Abstract
BACKGROUND: Due to the active development of molecular genetic diagnostic techniques, much attention is now being paid to the study of intestinal microflora. A number of studies have demonstrated the major influence of the intestinal microbiota on the course of pregnancy. However, the number of publications devoted to this problem is limited.
AIM: The aim of the investigation is to assess the qualitative and quantitative composition of the intestinal microflora in pregnant women.
MATERIALS AND METHODS: To achieve this goal, 200 pregnant women in the age group 18 to 43 years and with a gestational age of 6 to 22 weeks were examined. A quantitative and qualitative analysis of the microbiocenosis of the vagina and rectum was performed using the real-time polymerase chain reaction method.
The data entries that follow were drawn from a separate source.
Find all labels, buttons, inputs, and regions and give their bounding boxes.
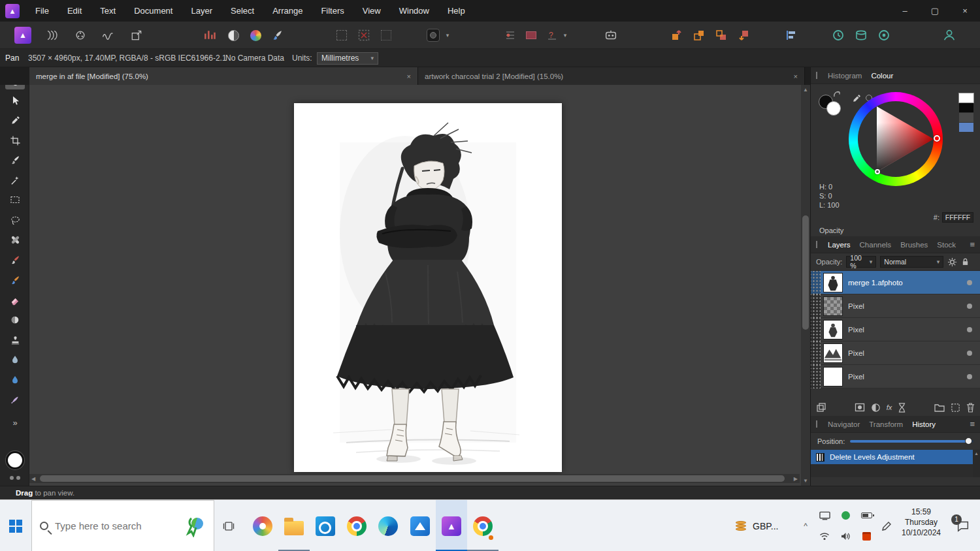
taskbar-affinity-photo[interactable]: ▲ [436,500,467,551]
crop-tool[interactable] [5,131,25,150]
select-all-button[interactable] [333,27,350,44]
develop-persona-button[interactable] [72,27,89,44]
layer-drag-handle[interactable] [811,294,821,318]
panel-menu-icon[interactable]: ≡ [970,240,975,249]
mask-layer-icon[interactable] [855,402,865,413]
layer-opacity-dropdown[interactable]: 100 %▾ [846,256,876,268]
lens-profile-button[interactable] [425,27,442,44]
search-input[interactable] [55,520,176,531]
layer-thumbnail[interactable] [823,320,843,339]
auto-colours-button[interactable] [247,27,264,44]
history-scrollbar[interactable]: ▲ [973,450,980,477]
menu-arrange[interactable]: Arrange [263,0,312,22]
arrange-move-to-back-button[interactable] [735,27,752,44]
menu-file[interactable]: File [26,0,58,22]
export-persona-button[interactable] [128,27,145,44]
search-highlights-icon[interactable] [182,515,206,537]
triangle-selector-dot[interactable] [875,169,880,174]
clone-stamp-tool[interactable] [5,331,25,349]
taskbar-outlook[interactable] [310,500,341,551]
tab-transform[interactable]: Transform [869,420,903,428]
menu-document[interactable]: Document [125,0,182,22]
assistant-options-button[interactable]: ? [544,27,561,44]
layer-visibility-dot[interactable] [967,280,972,285]
document-tab-merge[interactable]: merge in af file [Modified] (75.0%) × [29,67,418,85]
hex-input[interactable]: FFFFFF [942,212,973,223]
arrange-move-to-front-button[interactable] [668,27,685,44]
layer-row[interactable]: merge 1.afphoto [811,271,980,294]
layer-thumbnail[interactable] [823,273,843,292]
taskbar-paint-app[interactable] [247,500,278,551]
layer-thumbnail[interactable] [823,367,843,386]
taskbar-edge[interactable] [372,500,404,551]
assistant-button[interactable] [602,27,619,44]
scroll-up-icon[interactable]: ▲ [803,87,808,93]
new-layer-icon[interactable] [951,403,960,413]
move-tool[interactable] [5,91,25,110]
hue-selector-dot[interactable] [934,135,940,142]
account-button[interactable] [941,27,958,44]
scroll-down-icon[interactable]: ▼ [803,478,808,484]
layer-visibility-dot[interactable] [967,374,972,379]
horizontal-scrollbar[interactable]: ◀ ▶ [29,474,800,483]
swatch-black[interactable] [959,103,973,112]
blur-brush-tool[interactable] [5,351,25,369]
scroll-left-icon[interactable]: ◀ [31,476,35,482]
tab-histogram[interactable]: Histogram [828,72,862,80]
taskbar-chrome[interactable] [341,500,372,551]
document-tab-artwork[interactable]: artwork charcoal trial 2 [Modified] (15.… [418,67,805,85]
vertical-scroll-thumb[interactable] [802,215,809,330]
smudge-brush-tool[interactable] [5,391,25,409]
tab-navigator[interactable]: Navigator [828,420,860,428]
tab-channels[interactable]: Channels [860,241,892,249]
menu-help[interactable]: Help [438,0,474,22]
hidden-icons-button[interactable]: ^ [798,500,813,551]
tab-history[interactable]: History [912,420,936,428]
auto-white-balance-button[interactable] [269,27,286,44]
group-folder-icon[interactable] [934,403,945,412]
colour-picker-tool[interactable] [5,111,25,129]
quick-swatch-stack[interactable] [959,93,973,133]
menu-edit[interactable]: Edit [58,0,91,22]
tab-stock[interactable]: Stock [937,241,956,249]
colour-wheel[interactable] [849,92,943,186]
menu-view[interactable]: View [353,0,390,22]
restore-button[interactable]: ▢ [920,0,950,22]
selection-brush-tool[interactable] [5,151,25,169]
layer-drag-handle[interactable] [811,318,821,341]
lock-icon[interactable] [961,257,970,266]
close-button[interactable]: × [950,0,980,22]
artboard[interactable] [294,103,562,472]
close-tab-icon[interactable]: × [407,72,411,80]
swatch-grey[interactable] [959,113,973,122]
tab-brushes[interactable]: Brushes [900,241,928,249]
menu-filters[interactable]: Filters [312,0,353,22]
rotate-left-button[interactable] [830,27,847,44]
task-view-button[interactable] [214,500,243,551]
layer-thumbnail[interactable] [823,343,843,363]
live-filter-icon[interactable] [898,403,906,413]
layer-row[interactable]: Pixel [811,341,980,365]
calendar-tray-icon[interactable] [862,532,871,541]
auto-levels-button[interactable] [201,27,218,44]
layer-row[interactable]: Pixel [811,294,980,318]
volume-icon[interactable] [841,532,851,541]
layer-drag-handle[interactable] [811,341,821,365]
marquee-select-tool[interactable] [5,191,25,209]
swatch-blue[interactable] [959,123,973,132]
swatch-white[interactable] [959,93,973,102]
units-select[interactable]: Millimetres ▾ [317,49,378,67]
layer-visibility-dot[interactable] [967,351,972,356]
horizontal-scroll-thumb[interactable] [40,475,785,482]
lasso-select-tool[interactable] [5,211,25,229]
auto-contrast-button[interactable] [225,27,242,44]
layer-drag-handle[interactable] [811,365,821,388]
flood-fill-tool[interactable] [5,371,25,389]
delete-layer-trash-icon[interactable] [966,403,975,413]
duplicate-layer-icon[interactable] [816,402,826,413]
layer-drag-handle[interactable] [811,271,821,294]
dodge-brush-tool[interactable] [5,311,25,329]
menu-layer[interactable]: Layer [182,0,221,22]
panel-menu-icon[interactable]: ≡ [970,419,975,429]
taskbar-photos-app[interactable] [404,500,436,551]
RESULTS: The results of the study demonstrated the presence of intestinal dysbacteriosis in 100% of pregnant women. Grade I dysbacteriosis was diagnosed in 64.5% of cases, grade II in 26.5% and grade III in 9%. In patients with moderate to severe dysbacteriosis, opportunistic pathogens Enterobacter spp., Clostridium difficile, Campylobacter spp. and Streptococcus spp. in concentrations exceeding formally permissible values. High quantitative indicators of clinically significant opportunistic pathogens in the vaginal biotope were detected amid the decrease in normal flora and a high concentration of opportunistic pathogens in the intestinal biocenosis. Grade II and III intestinal dysbiosis should be considered as a risk factor for the formation of a complicated course of the gestational period in the early stages.
CONCLUSIONS: Thus, pregnancy is a predisposing factor to the formation of dysbiotic changes in the intestine. In turn, rational management of intestinal dysbacteriosis can contribute to the correct course of the gestational period in the early stages.